Task directions
Write out all of the records exactly once more and skip the images.

Recorded data
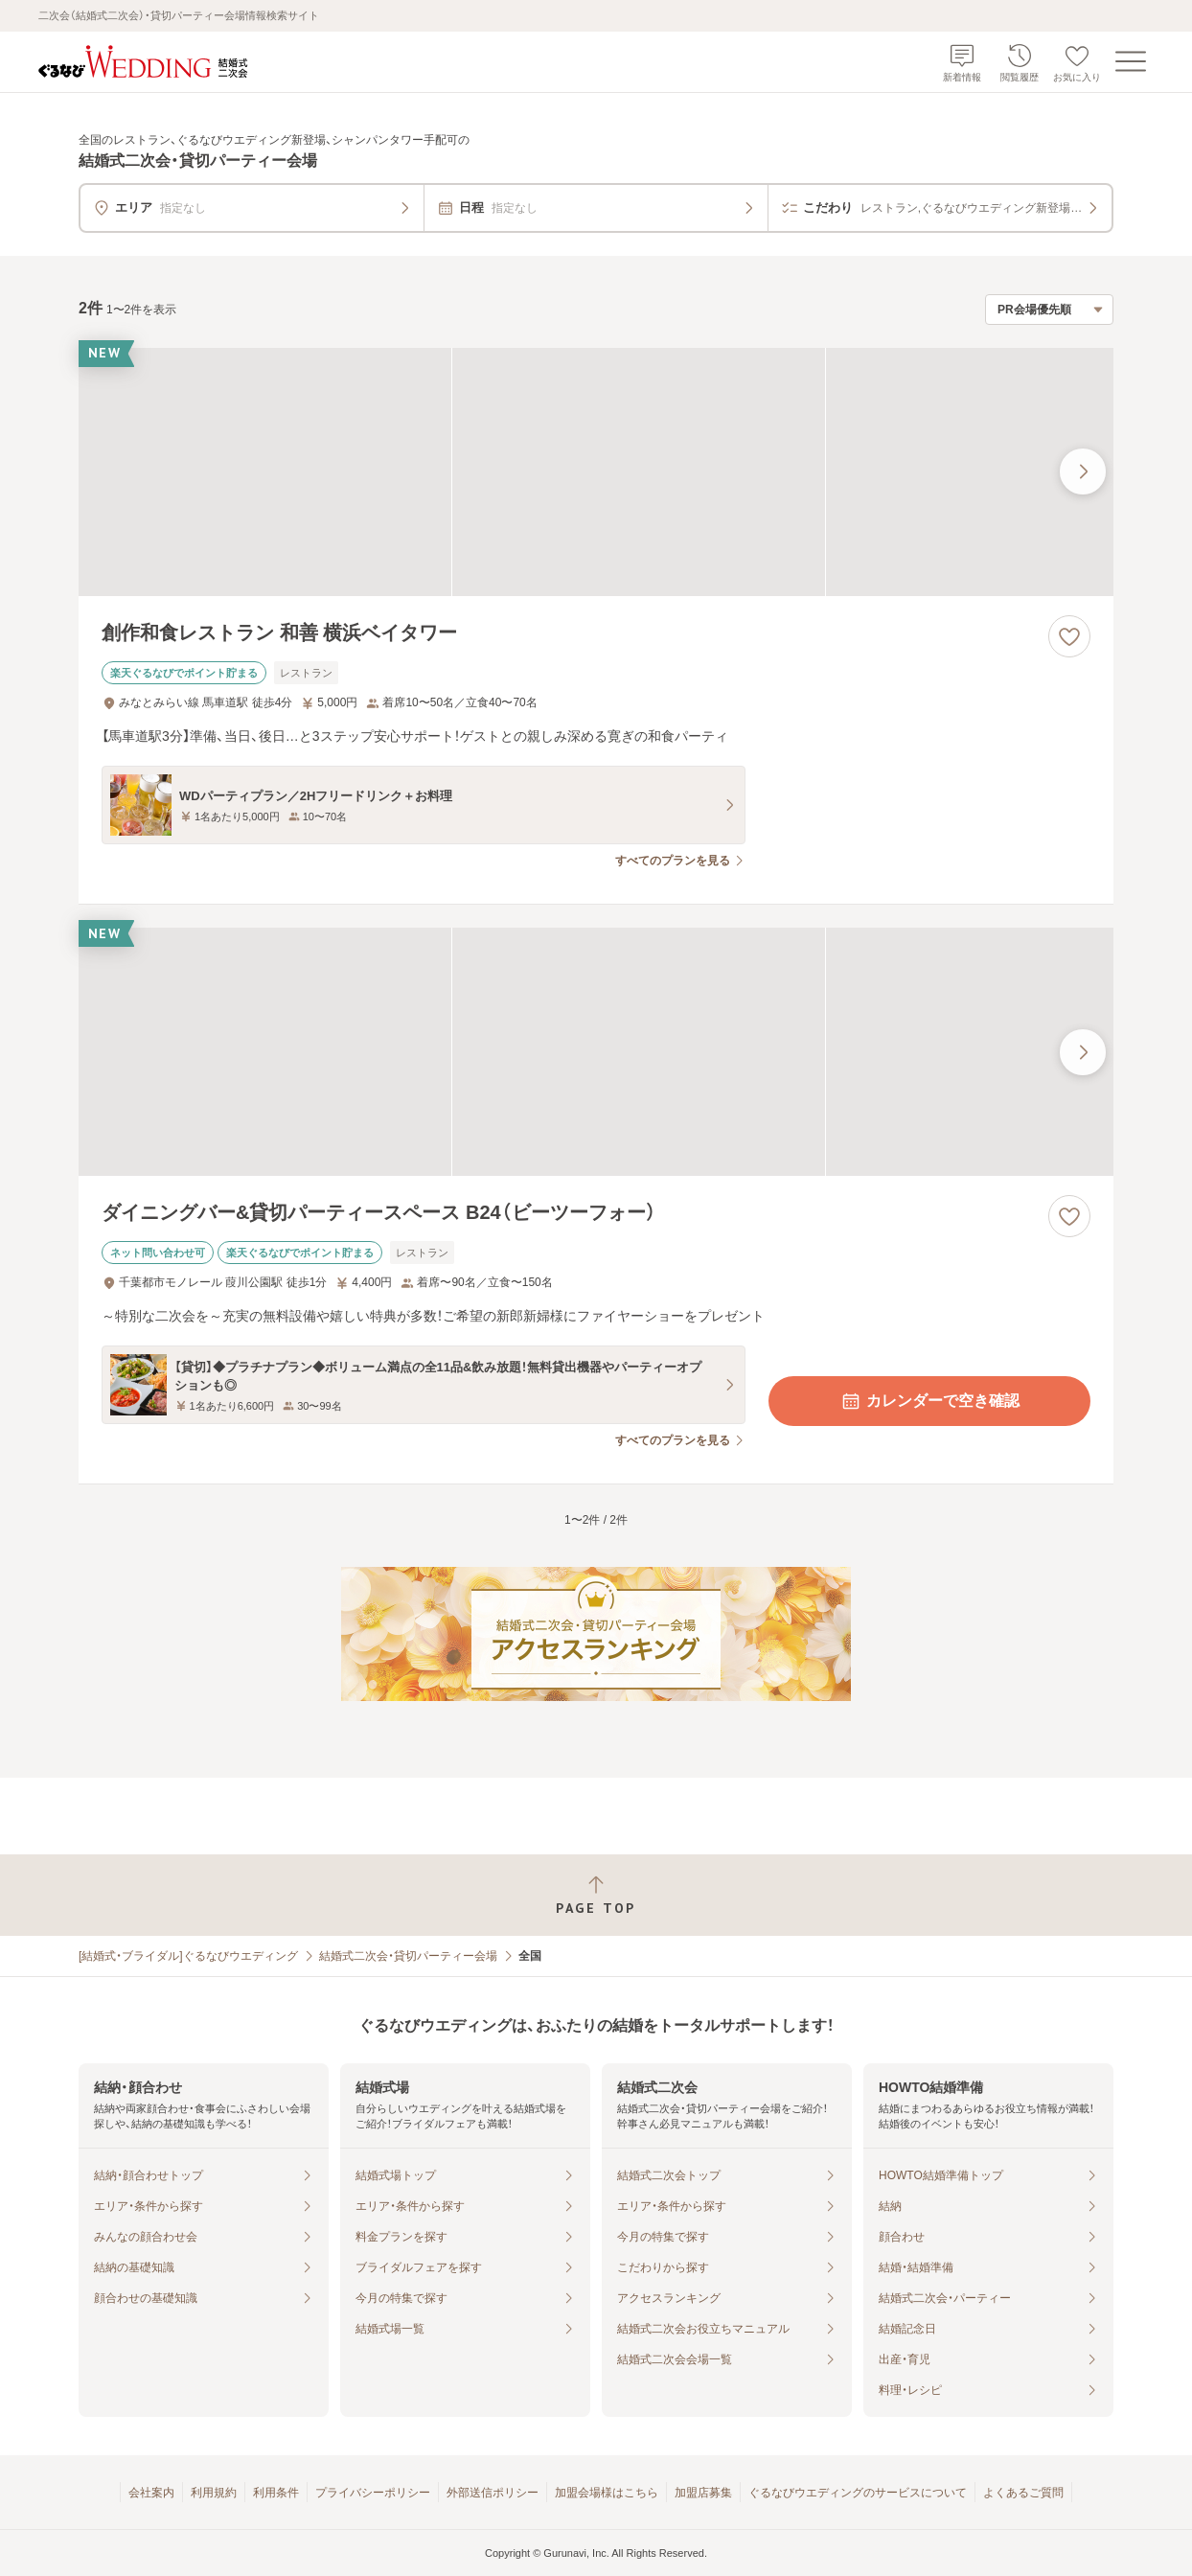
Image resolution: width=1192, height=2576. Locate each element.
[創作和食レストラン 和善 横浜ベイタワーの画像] (596, 472)
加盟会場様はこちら (606, 2492)
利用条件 (276, 2492)
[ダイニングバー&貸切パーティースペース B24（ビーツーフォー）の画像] (596, 1052)
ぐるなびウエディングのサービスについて (857, 2492)
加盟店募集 (703, 2492)
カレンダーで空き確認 (929, 1401)
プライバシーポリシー (372, 2492)
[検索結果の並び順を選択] (1049, 309)
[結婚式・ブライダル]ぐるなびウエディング (188, 1956)
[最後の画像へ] (1083, 471)
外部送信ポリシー (493, 2492)
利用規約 (214, 2492)
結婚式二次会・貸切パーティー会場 (408, 1956)
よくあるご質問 (1023, 2492)
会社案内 (151, 2492)
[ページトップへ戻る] (596, 1895)
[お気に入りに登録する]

Task answer
Image resolution: width=1192, height=2576. Locate each element.
[創作和食レストラン 和善 横浜ベイタワーの画像] (596, 472)
加盟会場様はこちら (606, 2492)
利用条件 (276, 2492)
[ダイニングバー&貸切パーティースペース B24（ビーツーフォー）の画像] (596, 1052)
ぐるなびウエディングのサービスについて (857, 2492)
加盟店募集 (703, 2492)
カレンダーで空き確認 (929, 1401)
プライバシーポリシー (372, 2492)
[検索結果の並び順を選択] (1049, 309)
[結婚式・ブライダル]ぐるなびウエディング (188, 1956)
[最後の画像へ] (1083, 471)
外部送信ポリシー (493, 2492)
利用規約 (214, 2492)
結婚式二次会・貸切パーティー会場 (408, 1956)
よくあるご質問 (1023, 2492)
会社案内 (151, 2492)
[ページトップへ戻る] (596, 1895)
[お気に入りに登録する]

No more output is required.